[Your assignment] Only the lines from the one with "un raid meurtrier sur Jenine ?" to the end of the data, both ends included, should be output, exactly as they stand and without pictures.

══ Data for analysis

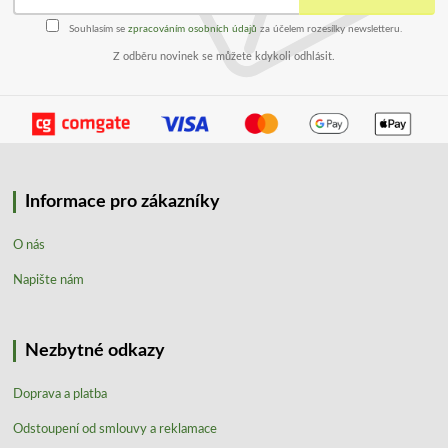
Souhlasím se
zpracováním osobních údajů
za účelem rozesílky newsletteru.
Z odběru novinek se můžete kdykoli odhlásit.
Informace pro zákazníky
O nás
Napište nám
Nezbytné odkazy
Doprava a platba
Odstoupení od smlouvy a reklamace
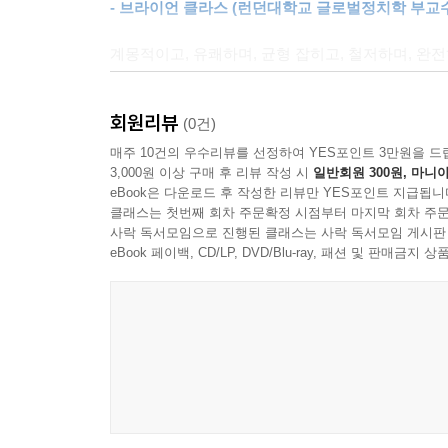
- 브라이언 클라스 (런던대학교 글로벌정치학 부교
계몽적이고, 유쾌하며, 균형 잡히고, 철저하며, 완
- 짐 알칼릴리 (서리대학교 물리학 석좌교수, 『역
회원리뷰
(0건)
매주 10건의 우수리뷰를 선정하여 YES포인트 3만원을 드
3,000원 이상 구매 후 리뷰 작성 시
일반회원 300원, 마니아
eBook은 다운로드 후 작성한 리뷰만 YES포인트 지급됩니
클래스는 첫번째 회차 주문확정 시점부터 마지막 회차 주문
사락 독서모임으로 진행된 클래스는 사락 독서모임 게시판
eBook 페이백, CD/LP, DVD/Blu-ray, 패션 및 판매금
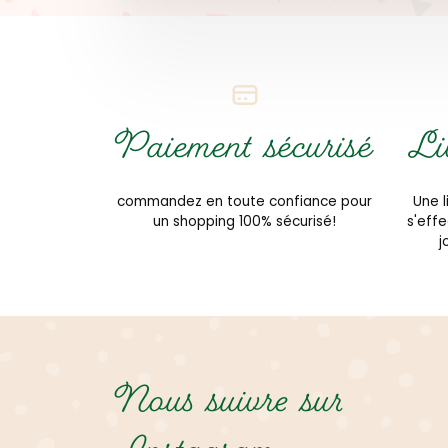
Paiement sécurisé
Li
commandez en toute confiance pour
Une l
un shopping 100% sécurisé!
s'eff
j
Nous suivre sur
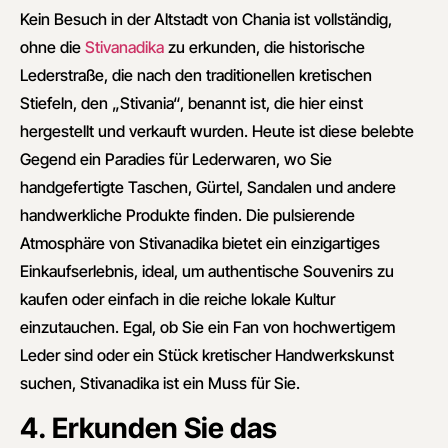
Kein Besuch in der Altstadt von Chania ist vollständig,
ohne die
Stivanadika
zu erkunden, die historische
Lederstraße, die nach den traditionellen kretischen
Stiefeln, den „Stivania“, benannt ist, die hier einst
hergestellt und verkauft wurden. Heute ist diese belebte
Gegend ein Paradies für Lederwaren, wo Sie
handgefertigte Taschen, Gürtel, Sandalen und andere
handwerkliche Produkte finden. Die pulsierende
Atmosphäre von Stivanadika bietet ein einzigartiges
Einkaufserlebnis, ideal, um authentische Souvenirs zu
kaufen oder einfach in die reiche lokale Kultur
einzutauchen. Egal, ob Sie ein Fan von hochwertigem
Leder sind oder ein Stück kretischer Handwerkskunst
suchen, Stivanadika ist ein Muss für Sie.
4. Erkunden Sie das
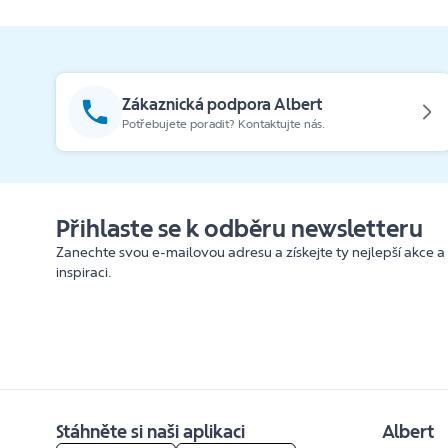
Zákaznická podpora Albert
Potřebujete poradit? Kontaktujte nás.
Přihlaste se k odběru newsletteru
Zanechte svou e-mailovou adresu a získejte ty nejlepší akce a
inspiraci.
Stáhněte si naši aplikaci
Albert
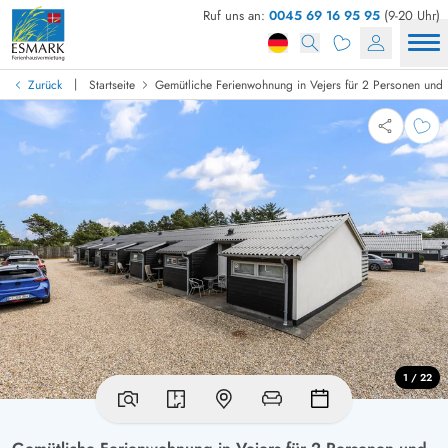
Ruf uns an:
0045 69 16 95 95
(9-20 Uhr)
|
Zurück
Startseite
Gemütliche Ferienwohnung in Vejers für 2 Personen und
1 / 22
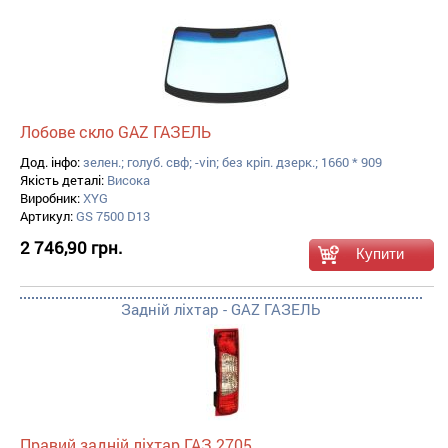
Лобове скло GAZ ГАЗЕЛЬ
Дод. інфо:
зелен.; голуб. свф; -vin; без кріп. дзерк.; 1660 * 909
Якість деталі:
Висока
Виробник:
XYG
Артикул:
GS 7500 D13
2 746,90 грн.
Задній ліхтар - GAZ ГАЗЕЛЬ
Правий задній ліхтар ГАЗ 2705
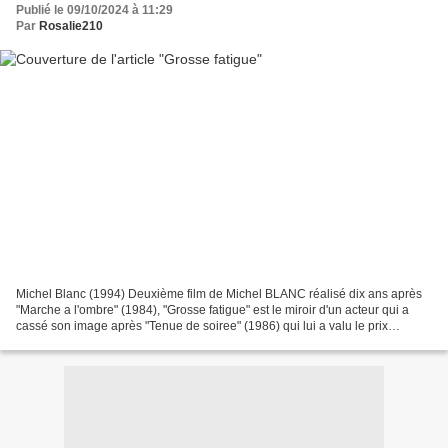
Publié le 09/10/2024 à 11:29
Par
Rosalie210
Michel Blanc (1994) Deuxième film de Michel BLANC réalisé dix ans après
"Marche a l'ombre" (1984), "Grosse fatigue" est le miroir d'un acteur qui a
cassé son image après "Tenue de soiree" (1986) qui lui a valu le prix
d'interprétation masculine au festival...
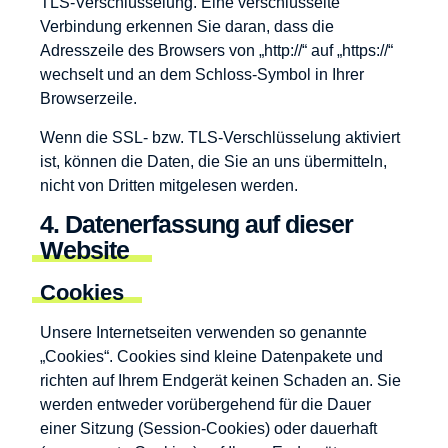
TLS-Verschlüsselung. Eine verschlüsselte
Verbindung erkennen Sie daran, dass die
Adresszeile des Browsers von „http://“ auf „https://“
wechselt und an dem Schloss-Symbol in Ihrer
Browserzeile.
Wenn die SSL- bzw. TLS-Verschlüsselung aktiviert
ist, können die Daten, die Sie an uns übermitteln,
nicht von Dritten mitgelesen werden.
4. Datenerfassung auf dieser
Website
Cookies
Unsere Internetseiten verwenden so genannte
„Cookies“. Cookies sind kleine Datenpakete und
richten auf Ihrem Endgerät keinen Schaden an. Sie
werden entweder vorübergehend für die Dauer
einer Sitzung (Session-Cookies) oder dauerhaft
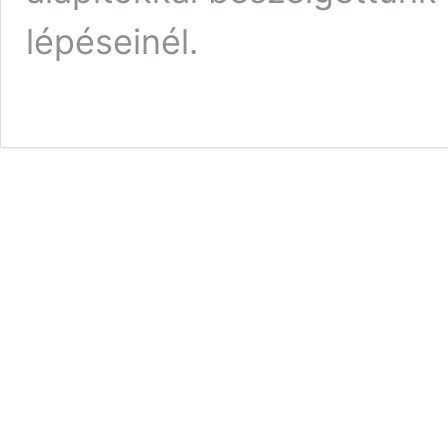
lépéseinél.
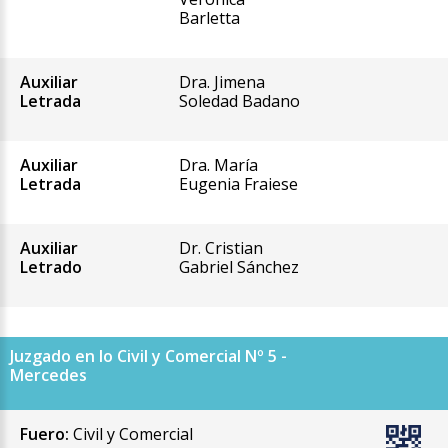
Barletta
Auxiliar
Dra. Jimena
Letrada
Soledad Badano
Auxiliar
Dra. María
Letrada
Eugenia Fraiese
Auxiliar
Dr. Cristian
Letrado
Gabriel Sánchez
Juzgado en lo Civil y Comercial Nº 5 -
Mercedes
Fuero:
Civil y Comercial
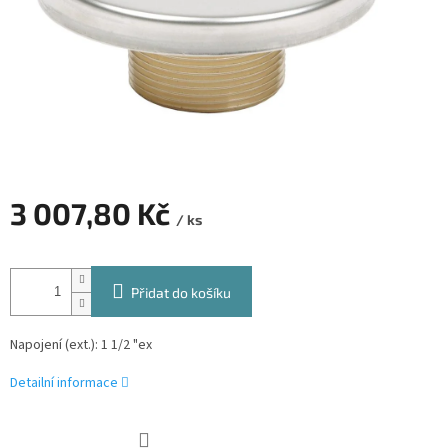
3 007,80 Kč
/ ks
Měrná
cena:
Přidat do košíku
Napojení (ext.): 1 1/2 "ex
Detailní informace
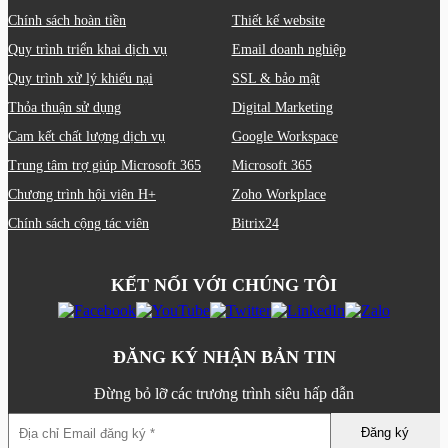
Chính sách hoàn tiền
Thiết kế website
Quy trình triển khai dịch vụ
Email doanh nghiệp
Quy trình xử lý khiếu nại
SSL & bảo mật
Thỏa thuận sử dụng
Digital Marketing
Cam kết chất lượng dịch vụ
Google Workspace
Trung tâm trợ giúp Microsoft 365
Microsoft 365
Chương trình hội viên H+
Zoho Workplace
Chính sách cộng tác viên
Bitrix24
KẾT NỐI VỚI CHÚNG TÔI
ĐĂNG KÝ NHẬN BẢN TIN
Đừng bỏ lỡ các trương trình siêu hấp dẫn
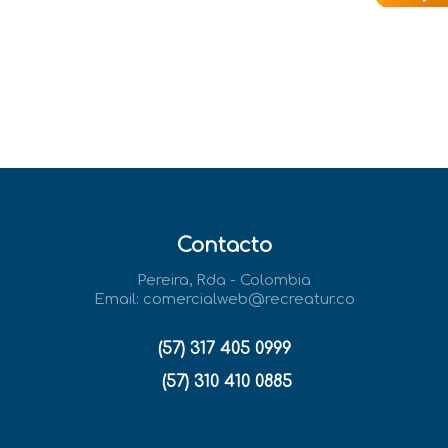
Contacto
Pereira, Rda - Colombia
Email:
comercialweb@recreatur.co
(57) 317 405 0999
(57) 310 410 0885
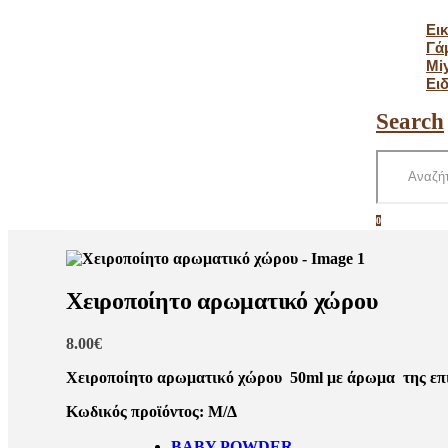
Ει
Γά
Mi
Ει
Search
0 item
0
Χειροποίητο αρωματικό χώρου
8.00
€
Χειροποίητο αρωματικό χώρου 50ml με άρωμα της επιλο
Κωδικός προϊόντος:
Μ/Δ
BABY POWDER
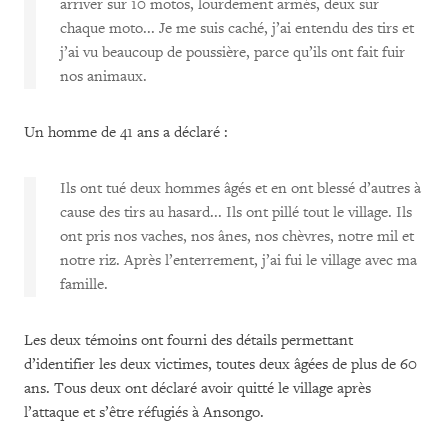
arriver sur 10 motos, lourdement armés, deux sur
chaque moto... Je me suis caché, j’ai entendu des tirs et
j’ai vu beaucoup de poussière, parce qu’ils ont fait fuir
nos animaux.
Un homme de 41 ans a déclaré :
Ils ont tué deux hommes âgés et en ont blessé d’autres à
cause des tirs au hasard... Ils ont pillé tout le village. Ils
ont pris nos vaches, nos ânes, nos chèvres, notre mil et
notre riz. Après l’enterrement, j’ai fui le village avec ma
famille.
Les deux témoins ont fourni des détails permettant
d’identifier les deux victimes, toutes deux âgées de plus de 60
ans. Tous deux ont déclaré avoir quitté le village après
l’attaque et s’être réfugiés à Ansongo.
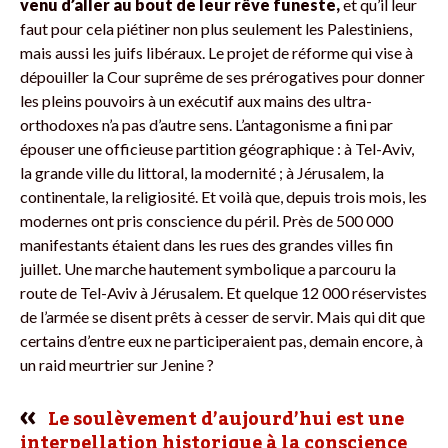
venu d’aller au bout de leur rêve funeste,
et qu’il leur
faut pour cela piétiner non plus seulement les Palestiniens,
mais aussi les juifs libéraux. Le projet de réforme qui vise à
dépouiller la Cour suprême de ses prérogatives pour donner
les pleins pouvoirs à un exécutif aux mains des ultra-
orthodoxes n’a pas d’autre sens. L’antagonisme a fini par
épouser une officieuse partition géographique : à Tel-Aviv,
la grande ville du littoral, la modernité ; à Jérusalem, la
continentale, la religiosité. Et voilà que, depuis trois mois, les
modernes ont pris conscience du péril. Près de 500 000
manifestants étaient dans les rues des grandes villes fin
juillet. Une marche hautement symbolique a parcouru la
route de Tel-Aviv à Jérusalem. Et quelque 12 000 réservistes
de l’armée se disent prêts à cesser de servir. Mais qui dit que
certains d’entre eux ne participeraient pas, demain encore, à
un raid meurtrier sur Jenine ?
Le soulèvement d’aujourd’hui est une
interpellation historique à la conscience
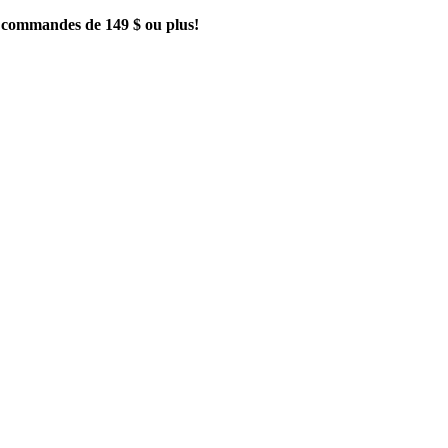
es commandes de 149 $ ou plus!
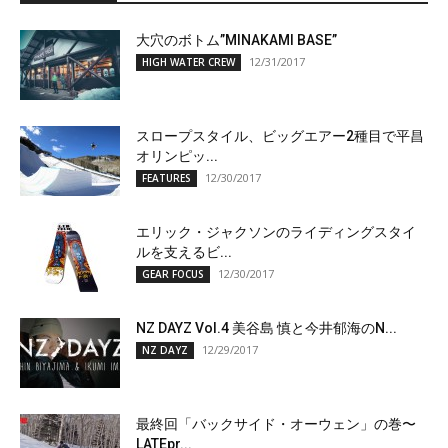
大穴のボトム”MINAKAMI BASE”
12/31/2017
HIGH WATER CREW
スロープスタイル、ビッグエアー2種目で平昌
オリンピッ...
12/30/2017
FEATURES
エリック・ジャクソンのライディングスタイ
ルを支えるビ...
12/30/2017
GEAR FOCUS
NZ DAYZ Vol.4 美谷島 慎と今井郁海のN...
12/29/2017
NZ DAYZ
最終回「バックサイド・オーウェン」の巻〜
LATEpr...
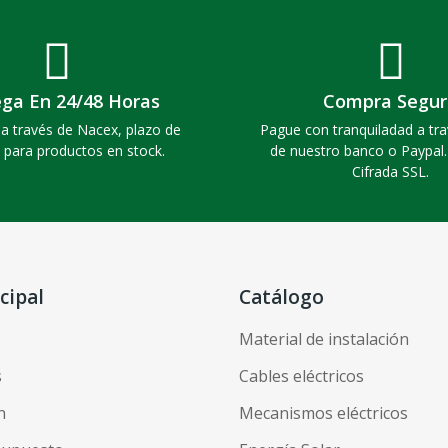
ega En 24/48 Horas
Compra Segur
a través de Nacex, plazo de
Pague con tranquiladad a tra
 para productos en stock.
de nuestro banco o Paypal
Cifrada SSL.
cipal
Catálogo
Material de instalación
s
Cables eléctricos
n
Mecanismos eléctricos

════

[Written response]
un raid meurtrier sur Jenine ?
Le soulèvement d’aujourd’hui est une
interpellation historique à la conscience
es commandes de 149 $ ou plus!
大穴のボトム”MINAKAMI BASE”
12/31/2017
HIGH WATER CREW
スロープスタイル、ビッグエアー2種目で平昌
オリンピッ...
12/30/2017
FEATURES
エリック・ジャクソンのライディングスタイ
ルを支えるビ...
12/30/2017
GEAR FOCUS
NZ DAYZ Vol.4 美谷島 慎と今井郁海のN...
12/29/2017
NZ DAYZ
最終回「バックサイド・オーウェン」の巻〜
LATEpr...
ega En 24/48 Horas
Compra Segur
a través de Nacex, plazo de
Pague con tranquiladad a tra
 para productos en stock.
de nuestro banco o Paypal
Cifrada SSL.
cipal
Catálogo
Material de instalación
s
Cables eléctricos
n
Mecanismos eléctricos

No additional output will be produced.